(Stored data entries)

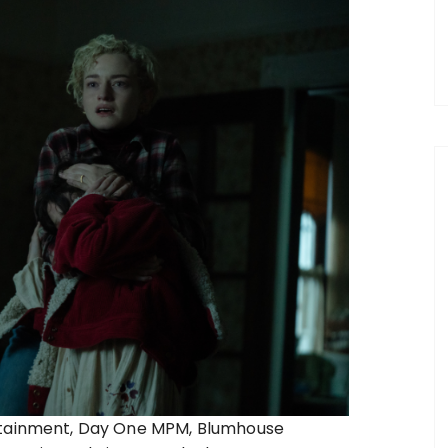
ertainment, Day One MPM, Blumhouse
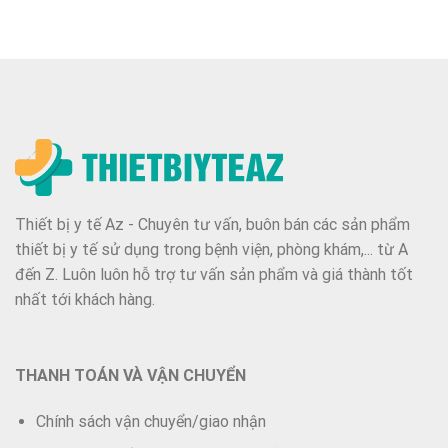
Thiết bị y tế Az - Chuyên tư vấn, buôn bán các sản phẩm
thiết bị y tế sử dụng trong bệnh viện, phòng khám,... từ A
đến Z. Luôn luôn hỗ trợ tư vấn sản phẩm và giá thành tốt
nhất tới khách hàng.
THANH TOÁN VÀ VẬN CHUYỂN
Chính sách vận chuyển/giao nhận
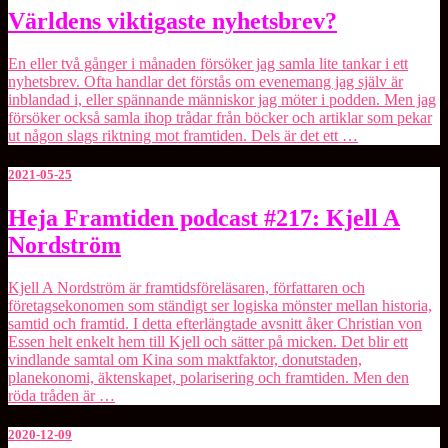
Världens
Världens viktigaste nyhetsbrev?
viktigaste
nyhetsbrev?
En eller två gånger i månaden försöker jag samla lite tankar i ett
nyhetsbrev. Ofta handlar det förstås om evenemang jag själv är
inblandad i, eller spännande människor jag möter i podden. Men jag
försöker också samla ihop trådar från böcker och artiklar som pekar
ut någon slags riktning mot framtiden. Dels är det ett …
2021-05-25
Heja
Heja Framtiden podcast #217: Kjell A
Framtiden
Nordström
podcast
#217:
Kjell
Kjell A Nordström är framtidsföreläsaren, författaren och
A
företagsekonomen som ständigt ser logiska mönster mellan historia,
Nordström
samtid och framtid. I detta efterlängtade avsnitt åker Christian von
Essen helt enkelt hem till Kjell och sätter på micken. Det blir ett
vindlande samtal om Kina som maktfaktor, donutstaden,
planekonomi, äktenskapet, polarisering och framtiden. Men den
röda tråden är …
2020-12-09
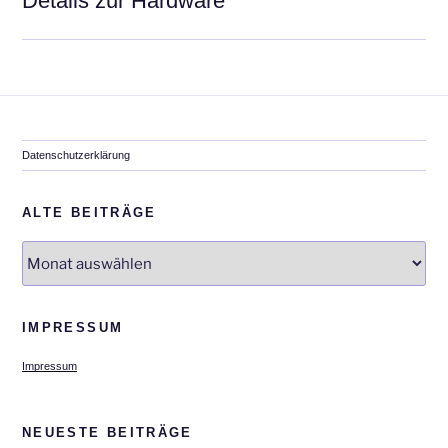
Details zur Hardware
Datenschutzerklärung
ALTE BEITRÄGE
Alte
Beiträge
IMPRESSUM
Impressum
NEUESTE BEITRÄGE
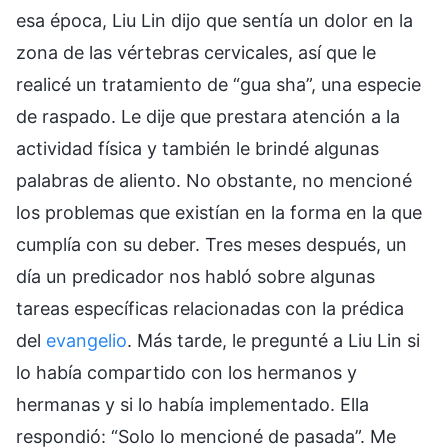
esa época, Liu Lin dijo que sentía un dolor en la
zona de las vértebras cervicales, así que le
realicé un tratamiento de “gua sha”, una especie
de raspado. Le dije que prestara atención a la
actividad física y también le brindé algunas
palabras de aliento. No obstante, no mencioné
los problemas que existían en la forma en la que
cumplía con su deber. Tres meses después, un
día un predicador nos habló sobre algunas
tareas específicas relacionadas con la prédica
del
evangelio
. Más tarde, le pregunté a Liu Lin si
lo había compartido con los hermanos y
hermanas y si lo había implementado. Ella
respondió: “Solo lo mencioné de pasada”. Me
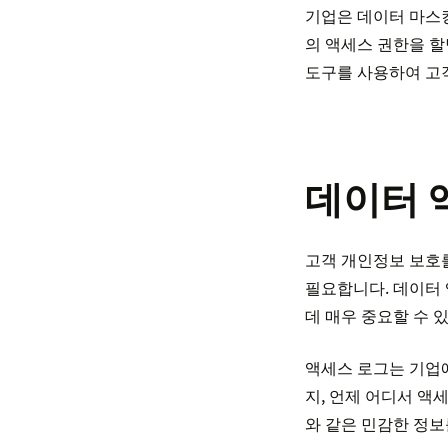
기업은 데이터 마스킹
의 액세스 권한을 할
도구를 사용하여 고
데이터 
고객 개인정보 보호
필요합니다. 데이터 
데 매우 중요할 수 
액세스 로그는 기업
지, 언제 어디서 액
와 같은 민감한 정보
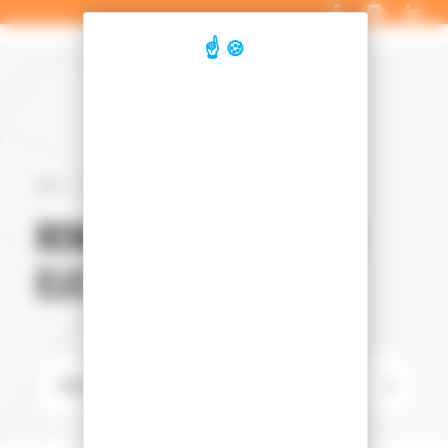
Panneau de gestion des cookies
Accueil
Véhicules d'occasion
Renault
Kangoo e-tech electrique
RENAULT KANGOO E-TECH
ELECTRIQUE D'OCCASION
➞
Filtrer les véhicules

> _What you are asked to do_
Your copy should hold all the data word for word. It should hold no pictures.

> _Exercise output_
ertainment, Day One MPM, Blumhouse
Thiết bị y tế Az - Chuyên tư vấn, buôn bán các sản phẩm
thiết bị y tế sử dụng trong bệnh viện, phòng khám,... từ A
đến Z. Luôn luôn hỗ trợ tư vấn sản phẩm và giá thành tốt
nhất tới khách hàng.
THANH TOÁN VÀ VẬN CHUYỂN
Chính sách vận chuyển/giao nhận
Världens
Världens viktigaste nyhetsbrev?
viktigaste
nyhetsbrev?
En eller två gånger i månaden försöker jag samla lite tankar i ett
nyhetsbrev. Ofta handlar det förstås om evenemang jag själv är
inblandad i, eller spännande människor jag möter i podden. Men jag
försöker också samla ihop trådar från böcker och artiklar som pekar
ut någon slags riktning mot framtiden. Dels är det ett …
2021-05-25
Heja
Heja Framtiden podcast #217: Kjell A
Framtiden
Nordström
podcast
#217:
Kjell
Kjell A Nordström är framtidsföreläsaren, författaren och
A
företagsekonomen som ständigt ser logiska mönster mellan historia,
Nordström
samtid och framtid. I detta efterlängtade avsnitt åker Christian von
Essen helt enkelt hem till Kjell och sätter på micken. Det blir ett
vindlande samtal om Kina som maktfaktor, donutstaden,
planekonomi, äktenskapet, polarisering och framtiden. Men den
röda tråden är …
2020-12-09
Details zur Hardware
Datenschutzerklärung
ALTE BEITRÄGE
Alte
Beiträge
IMPRESSUM
Impressum
NEUESTE BEITRÄGE
esa época, Liu Lin dijo que sentía un dolor en la
zona de las vértebras cervicales, así que le
realicé un tratamiento de “gua sha”, una especie
de raspado. Le dije que prestara atención a la
actividad física y también le brindé algunas
palabras de aliento. No obstante, no mencioné
los problemas que existían en la forma en la que
cumplía con su deber. Tres meses después, un
día un predicador nos habló sobre algunas
tareas específicas relacionadas con la prédica
del
evangelio
. Más tarde, le pregunté a Liu Lin si
lo había compartido con los hermanos y
hermanas y si lo había implementado. Ella
respondió: “Solo lo mencioné de pasada”. Me
기업은 데이터 마스킹
의 액세스 권한을 할
도구를 사용하여 고
데이터 
고객 개인정보 보호
필요합니다. 데이터 
데 매우 중요할 수 
액세스 로그는 기업
지, 언제 어디서 액
와 같은 민감한 정보
Panneau de gestion des cookies
Accueil
Véhicules d'occasion
Renault
Kangoo e-tech electrique
RENAULT KANGOO E-TECH
ELECTRIQUE D'OCCASION
➞
Filtrer les véhicules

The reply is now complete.